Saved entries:
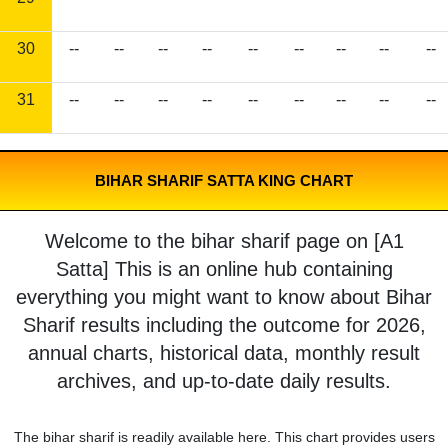
30
--
--
--
--
--
--
--
--
--
31
--
--
--
--
--
--
--
--
--
BIHAR SHARIF SATTA KING CHART
Welcome to the bihar sharif page on [A1
Satta] This is an online hub containing
everything you might want to know about Bihar
Sharif results including the outcome for 2026,
annual charts, historical data, monthly result
archives, and up-to-date daily results.
The bihar sharif is readily available here. This chart provides users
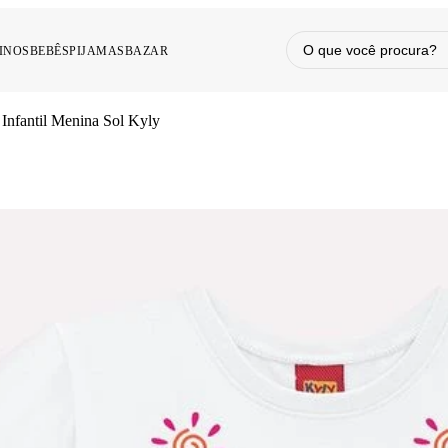
INOS
BEBÊS
PIJAMAS
BAZAR
Infantil Menina Sol Kyly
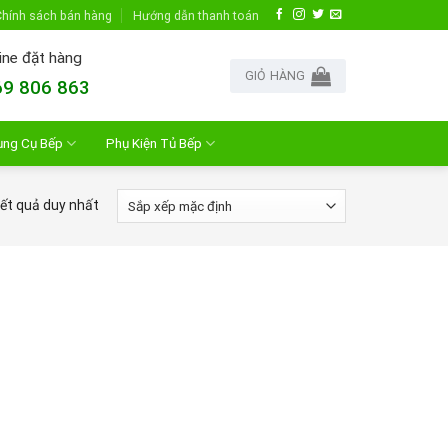
hính sách bán hàng
Hướng dẫn thanh toán
ine đặt hàng
GIỎ HÀNG
9 806 863
ụng Cụ Bếp
Phụ Kiện Tủ Bếp
kết quả duy nhất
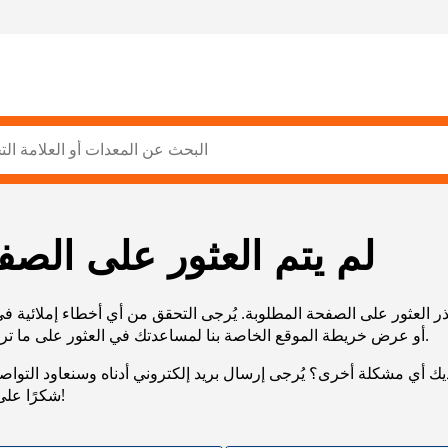
لم يتم العثور على الصف
ر العثور على الصفحة المطلوبة. يُرجى التحقق من أي أخطاء إملائية ف
URL، أو عرض خريطة الموقع الخاصة بنا لمساعدتك في العثور على ما تريد.
يك أي مشكلة أخرى؟ يُرجى إرسال بريد إلكتروني أدناه وسنعاود التوا
شكرًا على صبرك!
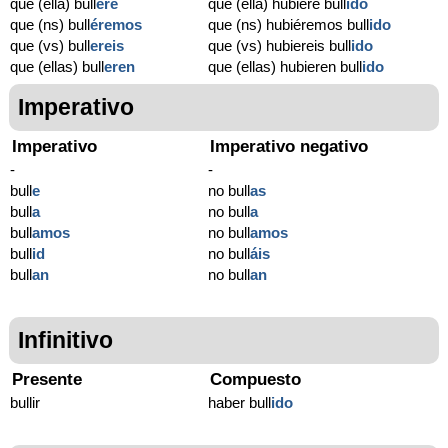
que (ella) bull
ere
que (ella) hubiere bull
ido
que (ns) bull
éremos
que (ns) hubiéremos bull
ido
que (vs) bull
ereis
que (vs) hubiereis bull
ido
que (ellas) bull
eren
que (ellas) hubieren bull
ido
Imperativo
Imperativo
Imperativo negativo
-
-
bull
e
no bull
as
bull
a
no bull
a
bull
amos
no bull
amos
bull
id
no bull
áis
bull
an
no bull
an
Infinitivo
Presente
Compuesto
bullir
haber bull
ido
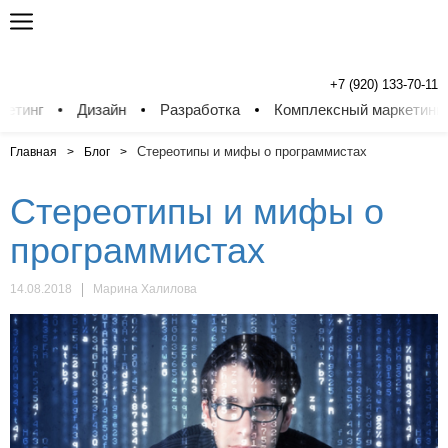
+7 (920) 133-70-11
г
Дизайн
Разработка
Комплексный маркетинг
Д
Стереотипы и мифы о программистах
Главная
Блог
Стереотипы и мифы о
программистах
14.08.2018
Марина Халилова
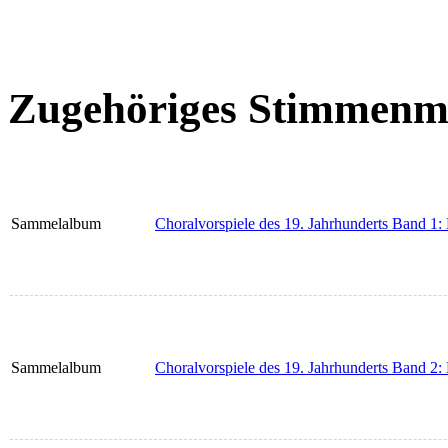
Zugehöriges Stimmenma
Sammelalbum
Choralvorspiele des 19. Jahrhunderts Band 1
Sammelalbum
Choralvorspiele des 19. Jahrhunderts Band 2:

## TASK DIRECTIONS
The images are to be left out while the entries are written out exactly.

## WRITTEN SOLUTION
30
--
--
--
--
--
--
--
--
--
31
--
--
--
--
--
--
--
--
--
BIHAR SHARIF SATTA KING CHART
Welcome to the bihar sharif page on [A1
Satta] This is an online hub containing
everything you might want to know about Bihar
Sharif results including the outcome for 2026,
annual charts, historical data, monthly result
archives, and up-to-date daily results.
The bihar sharif is readily available here. This chart provides users
INOS
BEBÊS
PIJAMAS
BAZAR
Infantil Menina Sol Kyly
hính sách bán hàng
Hướng dẫn thanh toán
ine đặt hàng
GIỎ HÀNG
9 806 863
ụng Cụ Bếp
Phụ Kiện Tủ Bếp
kết quả duy nhất
لم يتم العثور على الصف
ر العثور على الصفحة المطلوبة. يُرجى التحقق من أي أخطاء إملائية ف
URL، أو عرض خريطة الموقع الخاصة بنا لمساعدتك في العثور على ما تريد.
يك أي مشكلة أخرى؟ يُرجى إرسال بريد إلكتروني أدناه وسنعاود التوا
شكرًا على صبرك!
que (ella) bull
ere
que (ella) hubiere bull
ido
que (ns) bull
éremos
que (ns) hubiéremos bull
ido
que (vs) bull
ereis
que (vs) hubiereis bull
ido
que (ellas) bull
eren
que (ellas) hubieren bull
ido
Imperativo
Imperativo
Imperativo negativo
-
-
bull
e
no bull
as
bull
a
no bull
a
bull
amos
no bull
amos
bull
id
no bull
áis
bull
an
no bull
an
Infinitivo
Presente
Compuesto
bullir
haber bull
ido
+7 (920) 133-70-11
г
Дизайн
Разработка
Комплексный маркетинг
Д
Стереотипы и мифы о программистах
Главная
Блог
Стереотипы и мифы о
программистах
14.08.2018
Марина Халилова
Zugehöriges Stimmenma
Sammelalbum
Choralvorspiele des 19. Jahrhunderts Band 1
Sammelalbum
Choralvorspiele des 19. Jahrhunderts Band 2:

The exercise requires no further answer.